Cuba’s Mysterious ‘Numbers Station’ Is Still on the Air
Written by Joshua Kopstein / September 16, 2015
Or at least, that’s the most common explanation for what I heard.
I dialed to the correct frequency—17480 kHz—using an internet-connected radio tuner maintained by a university in the Netherlands. Suddenly, over waves of static, an eerily-robotic woman’s voice began speaking a series of five-digit number sequences in Spanish.
About three minutes later, the numbers repeated in the same order, but this time each sequence was followed by a digital bell-like tone and a harsh blast of noise, like a 56K modem trying to connect to AOL in the 90s.

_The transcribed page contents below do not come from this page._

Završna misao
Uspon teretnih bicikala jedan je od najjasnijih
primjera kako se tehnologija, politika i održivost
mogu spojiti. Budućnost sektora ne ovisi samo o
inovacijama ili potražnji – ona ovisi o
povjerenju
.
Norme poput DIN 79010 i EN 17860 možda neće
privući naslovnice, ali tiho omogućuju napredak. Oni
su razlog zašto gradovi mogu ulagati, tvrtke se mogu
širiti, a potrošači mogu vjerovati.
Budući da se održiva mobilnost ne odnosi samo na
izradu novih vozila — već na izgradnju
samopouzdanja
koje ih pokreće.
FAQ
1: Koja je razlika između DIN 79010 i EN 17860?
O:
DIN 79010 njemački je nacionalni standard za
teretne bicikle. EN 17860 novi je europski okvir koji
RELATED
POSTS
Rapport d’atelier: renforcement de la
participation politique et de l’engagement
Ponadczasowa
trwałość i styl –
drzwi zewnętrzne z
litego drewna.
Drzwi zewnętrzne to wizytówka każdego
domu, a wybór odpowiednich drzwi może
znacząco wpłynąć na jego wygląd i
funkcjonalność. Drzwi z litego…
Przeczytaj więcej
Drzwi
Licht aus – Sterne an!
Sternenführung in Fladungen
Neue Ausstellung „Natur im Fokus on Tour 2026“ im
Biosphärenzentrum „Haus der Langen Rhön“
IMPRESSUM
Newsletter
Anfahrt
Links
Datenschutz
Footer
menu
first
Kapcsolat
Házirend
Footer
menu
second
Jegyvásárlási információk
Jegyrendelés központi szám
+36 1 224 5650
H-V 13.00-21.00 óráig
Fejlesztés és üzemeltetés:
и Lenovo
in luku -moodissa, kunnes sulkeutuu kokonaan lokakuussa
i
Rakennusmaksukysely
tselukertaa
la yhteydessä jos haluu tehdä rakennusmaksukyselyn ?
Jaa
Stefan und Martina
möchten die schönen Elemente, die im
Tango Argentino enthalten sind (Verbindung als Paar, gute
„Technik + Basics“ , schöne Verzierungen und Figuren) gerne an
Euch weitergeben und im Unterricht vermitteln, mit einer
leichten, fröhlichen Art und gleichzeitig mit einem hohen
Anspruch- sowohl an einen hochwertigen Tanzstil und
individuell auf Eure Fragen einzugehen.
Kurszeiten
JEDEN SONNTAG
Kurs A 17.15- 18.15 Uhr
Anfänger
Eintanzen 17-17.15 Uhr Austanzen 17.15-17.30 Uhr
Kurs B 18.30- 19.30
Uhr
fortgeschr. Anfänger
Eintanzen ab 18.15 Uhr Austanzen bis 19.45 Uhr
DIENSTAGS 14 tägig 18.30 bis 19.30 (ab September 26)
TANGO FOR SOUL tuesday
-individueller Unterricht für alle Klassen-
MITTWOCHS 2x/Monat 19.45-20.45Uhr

This continued for about 20 minutes, each sequence punctuated by the bizarre noise blasts.
This is HM01, sometimes called “Voce De La Chica,” a shortwave numbers station believed to be operated by the Cuban intelligence directorate, Dirección de Inteligencia (DI).
To the casual listener, numbers stations are mysterious broadcasts of voices speaking streams of numbers which, in at least some cases, are encrypted messages being sent to government spies.
They have long seemed like Cold War relics, born in a time when spying meant boots-on-the-ground and internet surveillance was impractical or irrelevant. And yet, HM01 continues to operate in what the NSA has called a “golden age” of internet-enabled signals intelligence, and despite historic progress in US-Cuba relations earlier this summer.